Generative models based on normalizing flows are very successful in modeling complex data distributions using simpler ones. However, straightforward linear interpolations show unexpected side effects, as interpolation paths lie outside the area where samples are observed. This is caused by the standard choice of Gaussian base distributions and can be seen in the norms of the interpolated samples as they are outside the data manifold. This observation suggests that changing the way of interpolating should generally result in better interpolations, but it is not clear how to do that in an unambiguous way.
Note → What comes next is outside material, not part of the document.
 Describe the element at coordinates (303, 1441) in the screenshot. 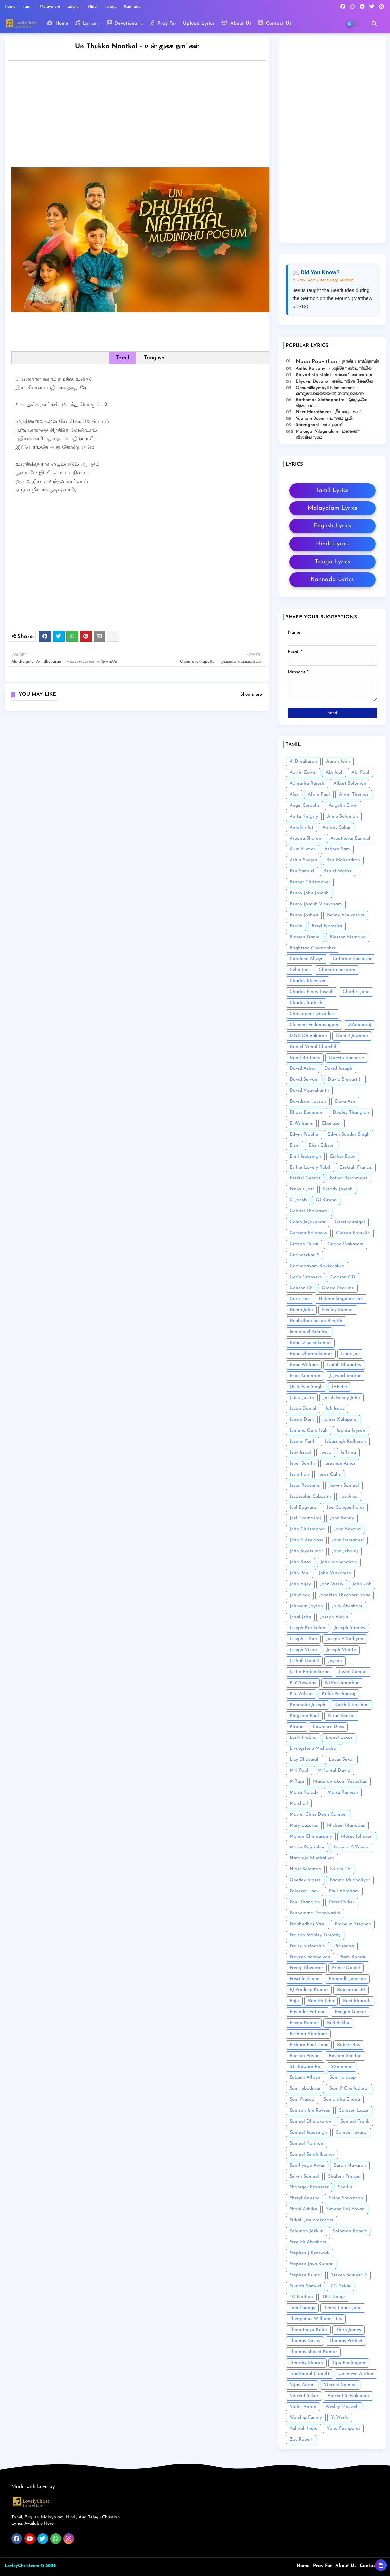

In this paper, we solve this issue by enforcing a specific manifold and, hence, change the base distribution, to allow for a principled way of interpolation. Specifically, we use the Dirichlet and von Mises-Fisher base distributions on the probability simplex and the hypersphere, respectively. Our experimental results show superior performance in terms of bits per dimension, Fréchet Inception Distance (FID), and Kernel Inception Distance (KID) scores for interpolation, while maintaining the generative performance.